Before very long he saw a small, neat wagon, drawn by two horses. The driver and the passenger sitting beside her on the box were both women; one about forty-five (he wasn’t good at women’s ages), the other somewhere around seventy. The older one was driving. Both of them were wrapped up in enormous honey-coloured fur capes. Behind them in the bed of the cart were eight large barrels.
They must have seen him, because the cart stopped. He stayed where he was. So did the cart. The hell with it, he thought. He got up and walked slowly toward the women. When he was about ten yards away, the younger woman reached down and picked up an axe; call it an axe, it was a little hatchet, for splitting little logs into kindling.

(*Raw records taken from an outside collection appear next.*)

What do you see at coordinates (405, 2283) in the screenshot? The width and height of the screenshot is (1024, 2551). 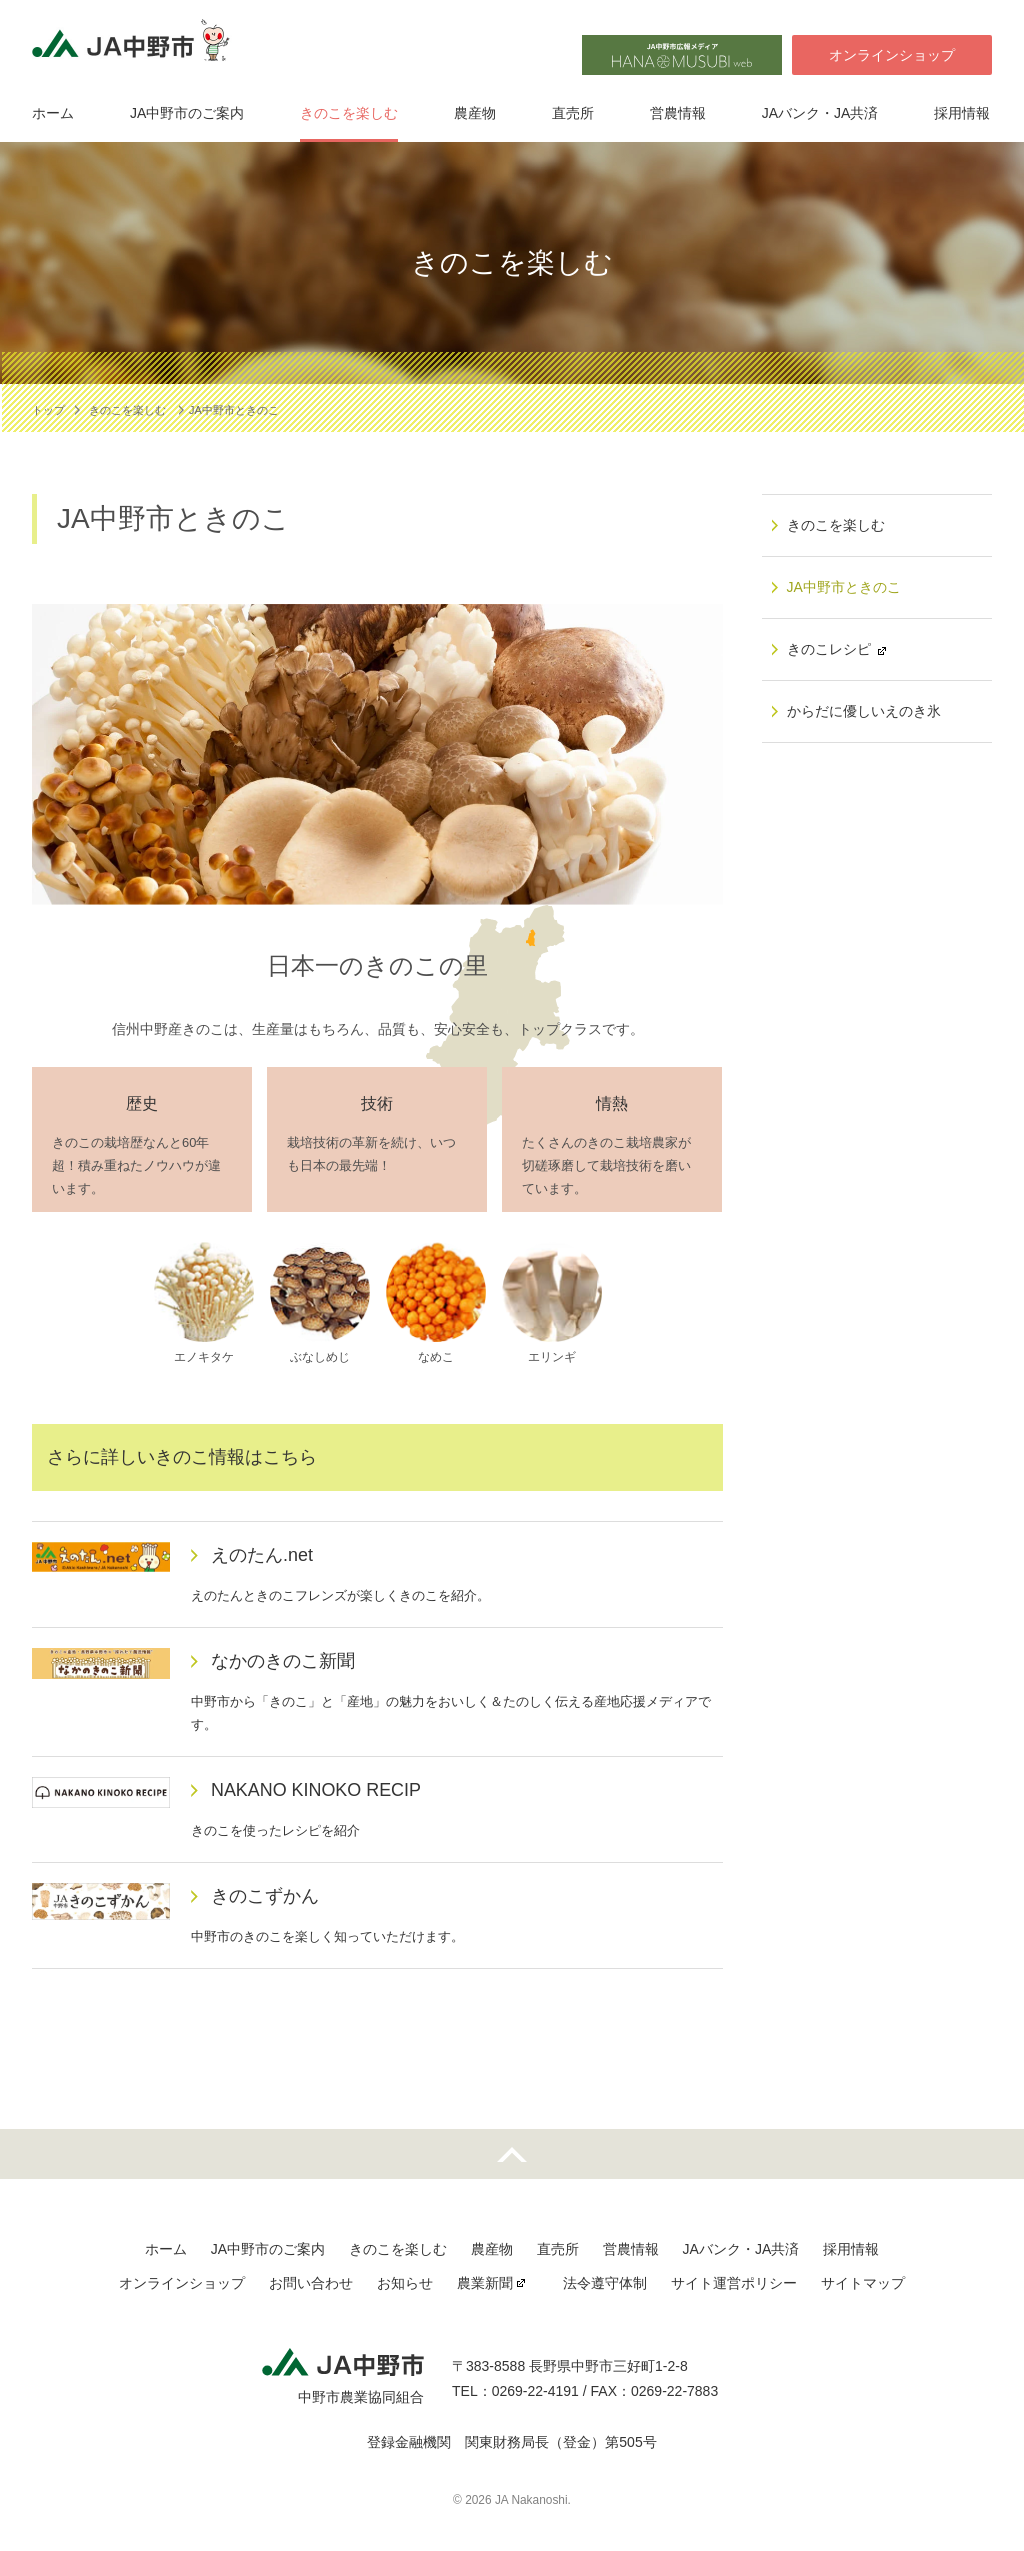 I see `お知らせ` at bounding box center [405, 2283].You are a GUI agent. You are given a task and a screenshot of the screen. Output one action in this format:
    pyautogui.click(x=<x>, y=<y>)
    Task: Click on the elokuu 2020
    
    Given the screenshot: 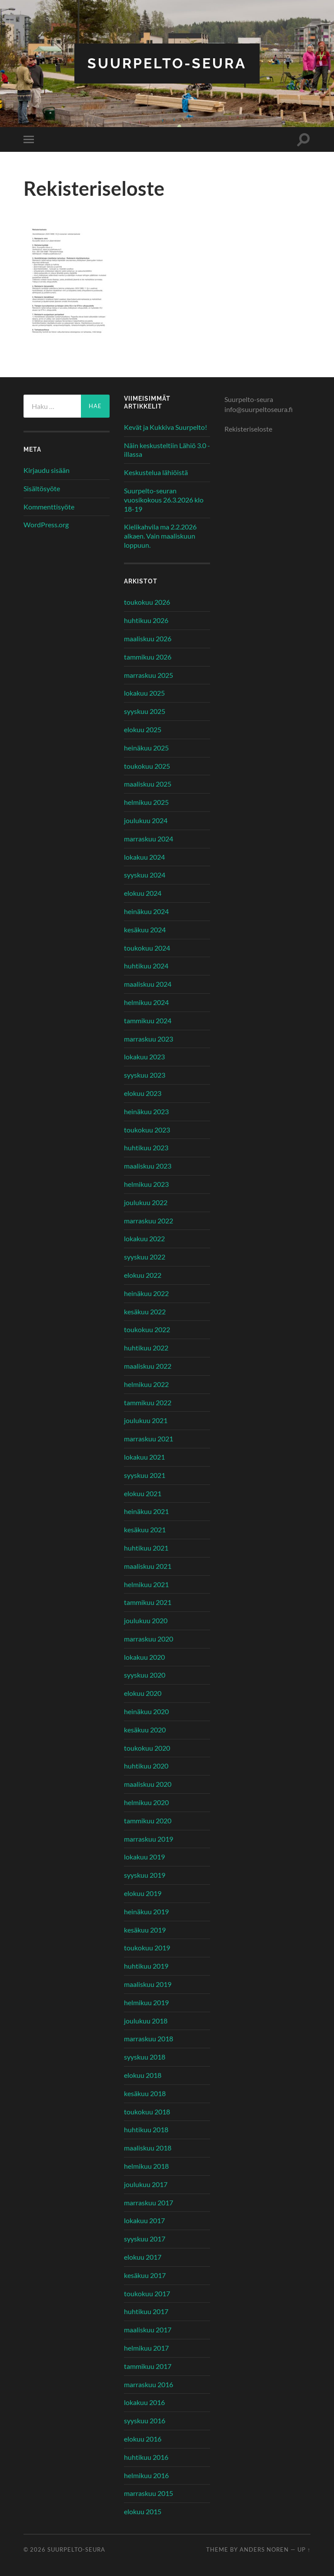 What is the action you would take?
    pyautogui.click(x=142, y=1693)
    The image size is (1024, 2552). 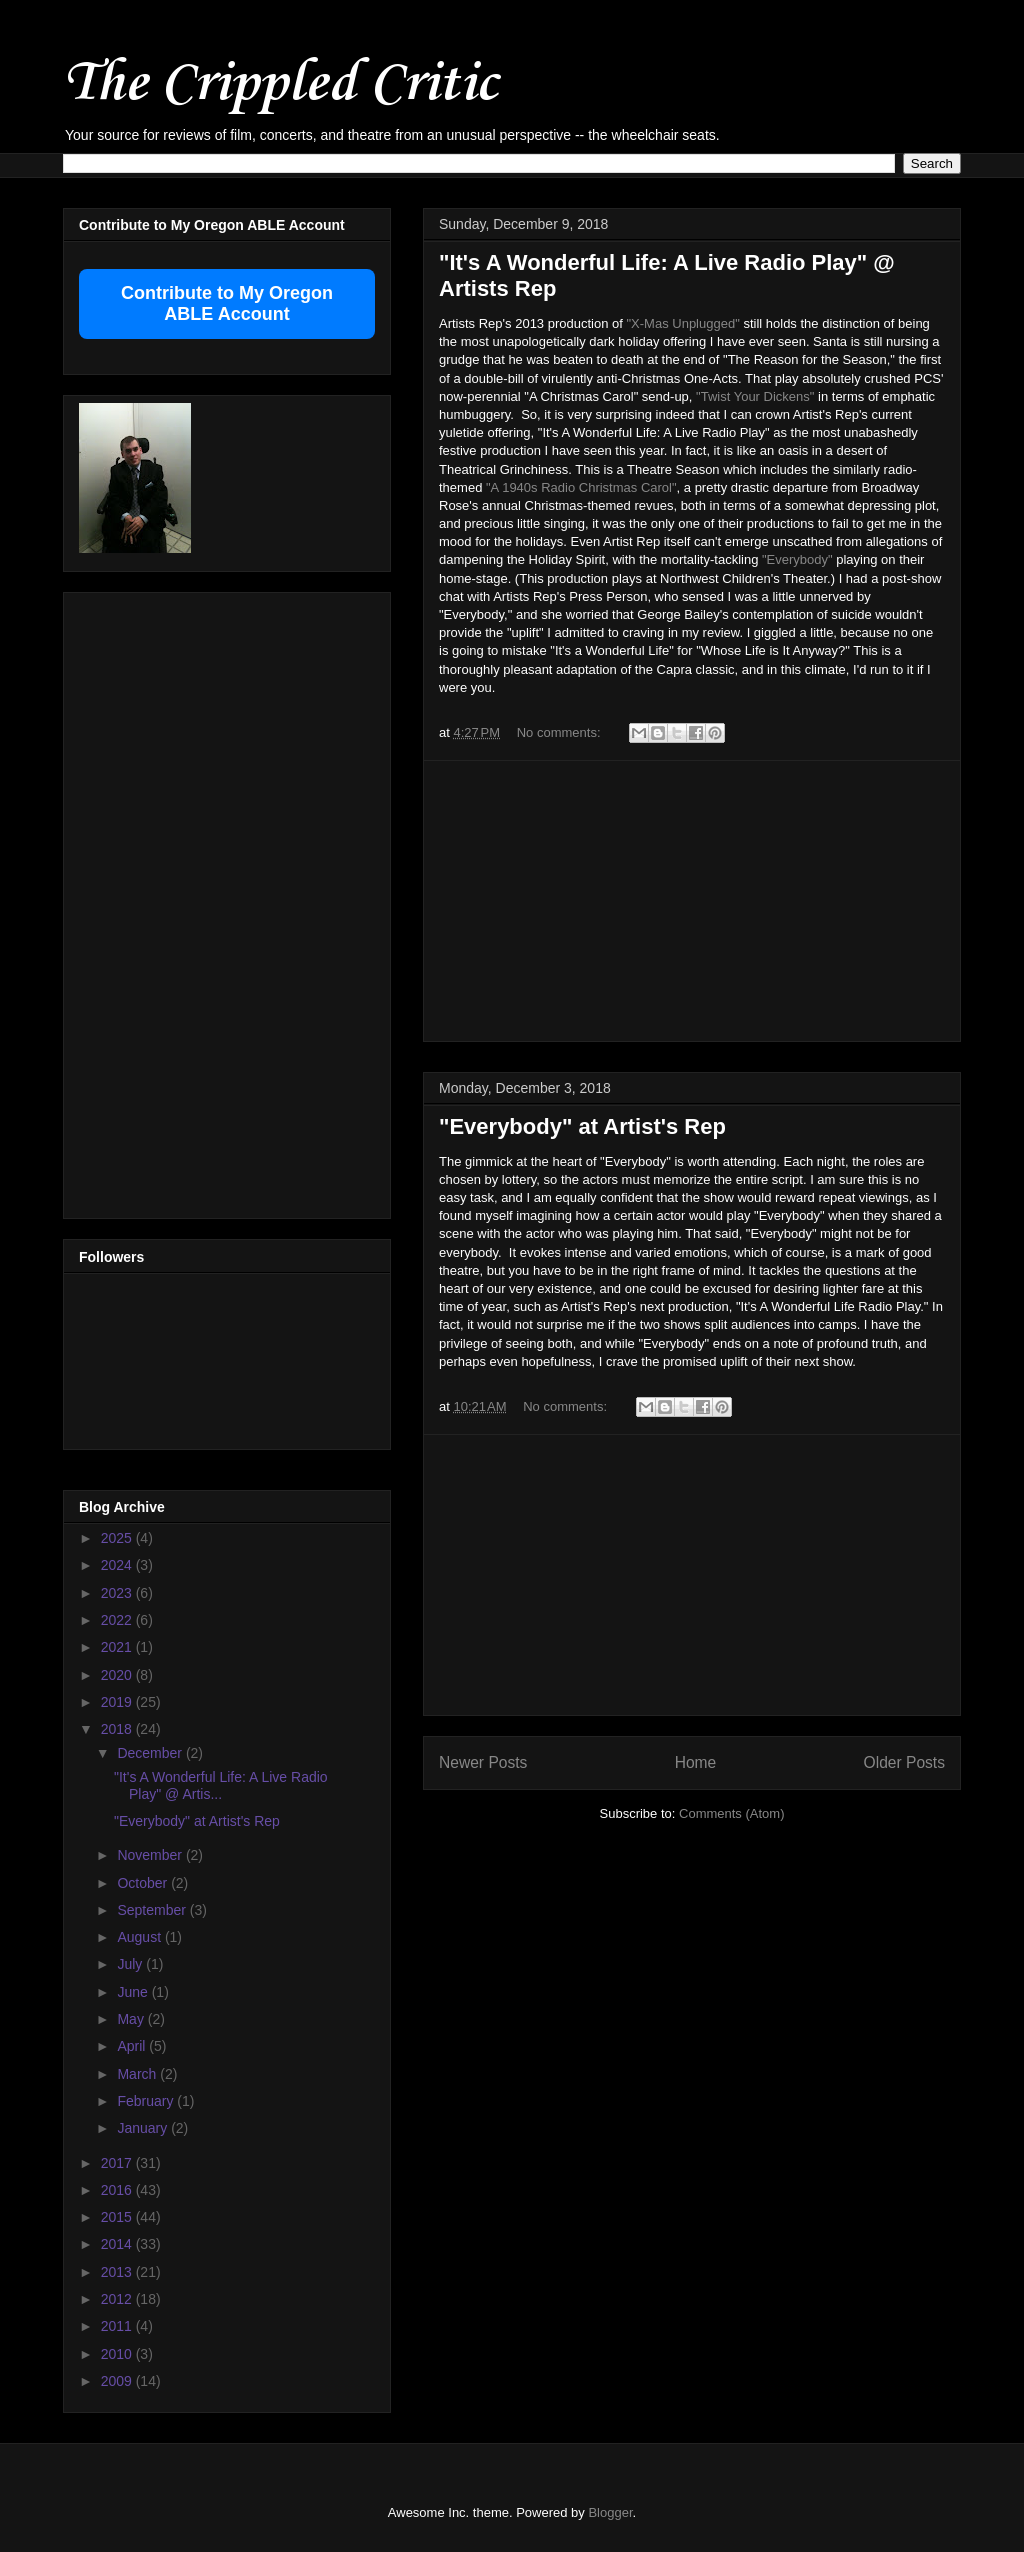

He stopped again, smiled and raised his hands, palms outwards.
“Who the hell are you?” the younger woman called out.
“My name’s Musen. Look, if you were planning on crossing at the bridge, I’m afraid you can’t. It’s all broken up in the middle.”
“What?” The older woman scowled at him. “You’re joking.”
“Come and see for yourself, if you like. But you won’t be able to get that rig across, not unless you’ve got tools and about a dozen twelve-foot planks.”
The younger woman climbed down; not an easy process, there was a lot of her under the cape. “You keep away from the cart,” she said, walking round him. Her heels clopped on the bridge. “Shit,” she said. “He’s right. It’s completely shot.”
“Well, that’s just perfect,” the older woman said. “We’ll have to turn round and go back to bloody Shant, or straight on to Cusavant and double back to Stert Ford. Either way, we can forget the fair. Might as well go home.”
The younger woman was staring through the hole into the river. “You,” she said. “Can’t you do something?”
“Me? Sorry, no. I’m not a carpenter, and, anyway, there’s no tools or materials.”
“You could cut down a tree or something. There’s one, look.” She pointed to a frail willow sapling growing out of the bank on the far side. “Chop it down, split it into planks, lay ’em over the gap. You can use our axe if you like.” She held it out to him. He raised his hand politely.
“I don’t think that’d work,” he said. “I guess we could break up one of your barrels and use the staves, but like I said, I’m not a—”
“Don’t even think about it,” the older woman said. “Tell him, Gorna, that’s six-year-old mead, it’s worth more money than he’s ever seen in his life. And don’t give him the axe, he might be dangerous.”
“It’s all right, Mother.” The younger woman rolled her eyes. “Don’t mind her,” she said, “she doesn’t like strangers. You’re sure you can’t do anything? Maybe if you could carry the barrels across, we could go downstream to that shallow place and swim the horses across.”